• TASK TO COMPLETE: Below is a listing; transcribe it exactly but without any images.

• PROVIDED DATA:
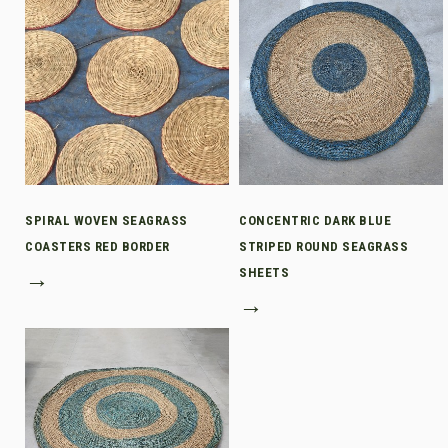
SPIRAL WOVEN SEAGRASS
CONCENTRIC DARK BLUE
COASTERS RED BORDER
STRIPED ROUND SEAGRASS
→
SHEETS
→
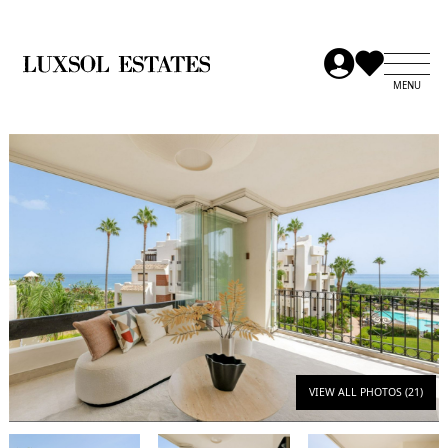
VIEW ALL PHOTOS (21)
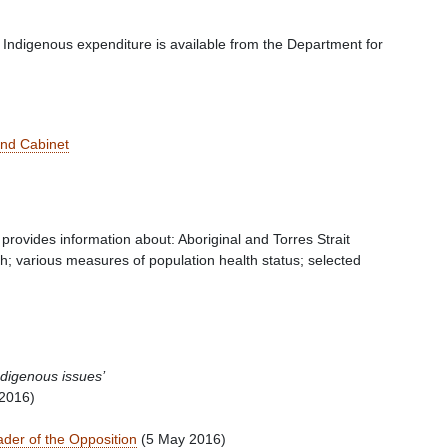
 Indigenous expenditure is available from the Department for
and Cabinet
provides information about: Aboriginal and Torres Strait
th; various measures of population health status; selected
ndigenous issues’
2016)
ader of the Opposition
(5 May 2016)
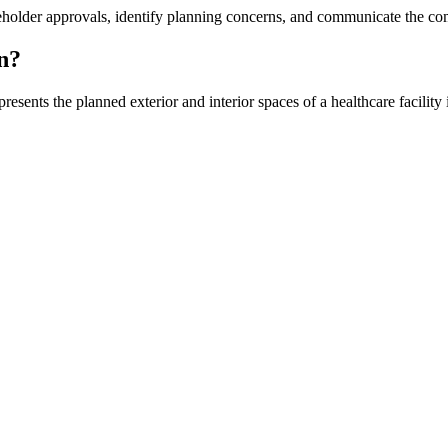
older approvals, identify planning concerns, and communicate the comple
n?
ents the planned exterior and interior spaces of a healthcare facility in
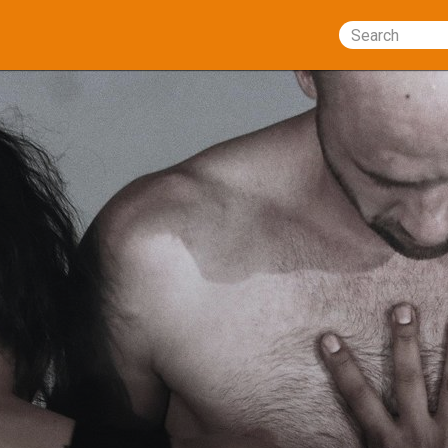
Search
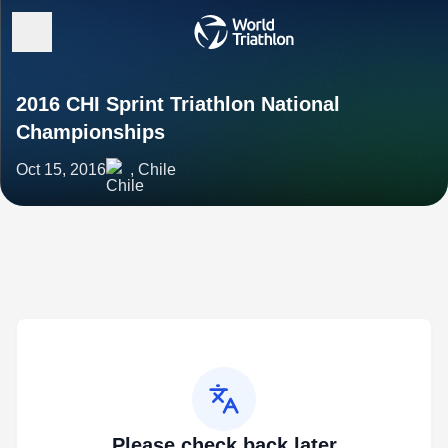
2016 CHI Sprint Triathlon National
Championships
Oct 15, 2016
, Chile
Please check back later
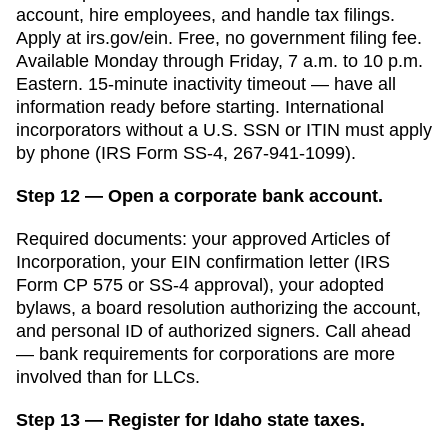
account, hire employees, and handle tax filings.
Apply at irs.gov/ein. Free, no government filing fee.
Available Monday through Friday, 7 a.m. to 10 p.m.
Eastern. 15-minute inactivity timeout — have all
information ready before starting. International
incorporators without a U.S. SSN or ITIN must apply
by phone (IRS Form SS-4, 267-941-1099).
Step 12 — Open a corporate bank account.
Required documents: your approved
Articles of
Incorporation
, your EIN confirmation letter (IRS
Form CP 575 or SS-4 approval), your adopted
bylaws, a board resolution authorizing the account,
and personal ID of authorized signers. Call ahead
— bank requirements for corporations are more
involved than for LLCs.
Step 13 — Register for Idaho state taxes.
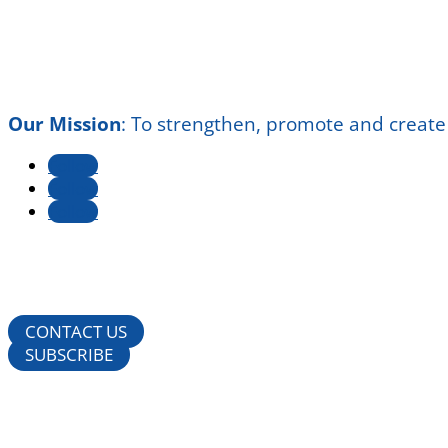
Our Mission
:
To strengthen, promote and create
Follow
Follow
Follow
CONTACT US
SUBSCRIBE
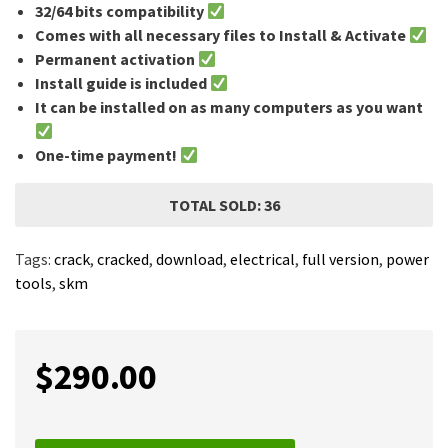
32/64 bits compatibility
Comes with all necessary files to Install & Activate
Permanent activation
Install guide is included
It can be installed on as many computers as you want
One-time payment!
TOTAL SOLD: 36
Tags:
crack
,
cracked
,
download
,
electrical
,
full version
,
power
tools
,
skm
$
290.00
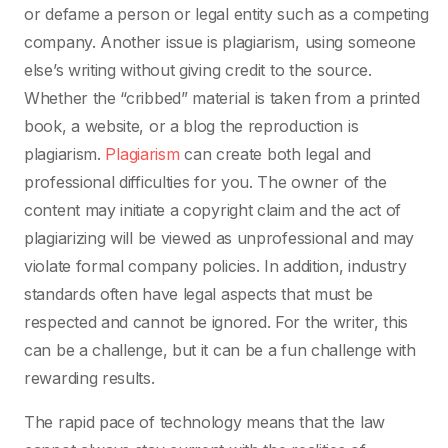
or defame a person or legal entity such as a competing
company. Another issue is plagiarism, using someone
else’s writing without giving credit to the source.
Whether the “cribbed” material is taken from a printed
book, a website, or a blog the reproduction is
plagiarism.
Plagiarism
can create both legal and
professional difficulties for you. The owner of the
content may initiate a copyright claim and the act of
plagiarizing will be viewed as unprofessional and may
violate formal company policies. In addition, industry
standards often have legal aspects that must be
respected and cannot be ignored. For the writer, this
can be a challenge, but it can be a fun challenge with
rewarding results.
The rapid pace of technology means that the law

• SOLUTION BELOW:
SPIRAL WOVEN SEAGRASS
CONCENTRIC DARK BLUE
COASTERS RED BORDER
STRIPED ROUND SEAGRASS
→
SHEETS
→
VIEW ALL PHOTOS (21)
 Indigenous expenditure is available from the Department for
and Cabinet
provides information about: Aboriginal and Torres Strait
th; various measures of population health status; selected
ndigenous issues’
2016)
ader of the Opposition
(5 May 2016)
older approvals, identify planning concerns, and communicate the comple
n?
ents the planned exterior and interior spaces of a healthcare facility in
Search
2016 CHI Sprint Triathlon National
Championships
Oct 15, 2016
, Chile
Please check back later
account, hire employees, and handle tax filings.
Apply at irs.gov/ein. Free, no government filing fee.
Available Monday through Friday, 7 a.m. to 10 p.m.
Eastern. 15-minute inactivity timeout — have all
information ready before starting. International
incorporators without a U.S. SSN or ITIN must apply
by phone (IRS Form SS-4, 267-941-1099).
Step 12 — Open a corporate bank account.
Required documents: your approved
Articles of
Incorporation
, your EIN confirmation letter (IRS
Form CP 575 or SS-4 approval), your adopted
bylaws, a board resolution authorizing the account,
and personal ID of authorized signers. Call ahead
— bank requirements for corporations are more
involved than for LLCs.
Step 13 — Register for Idaho state taxes.
Our Mission
:
To strengthen, promote and create
Follow
Follow
Follow
CONTACT US
SUBSCRIBE
32/64 bits compatibility
Comes with all necessary files to Install & Activate
Permanent activation
Install guide is included
It can be installed on as many computers as you want
One-time payment!
TOTAL SOLD: 36
Tags:
crack
,
cracked
,
download
,
electrical
,
full version
,
power
tools
,
skm
$
290.00
or defame a person or legal entity such as a competing
company. Another issue is plagiarism, using someone
else’s writing without giving credit to the source.
Whether the “cribbed” material is taken from a printed
book, a website, or a blog the reproduction is
plagiarism.
Plagiarism
can create both legal and
professional difficulties for you. The owner of the
content may initiate a copyright claim and the act of
plagiarizing will be viewed as unprofessional and may
violate formal company policies. In addition, industry
standards often have legal aspects that must be
respected and cannot be ignored. For the writer, this
can be a challenge, but it can be a fun challenge with
rewarding results.
The rapid pace of technology means that the law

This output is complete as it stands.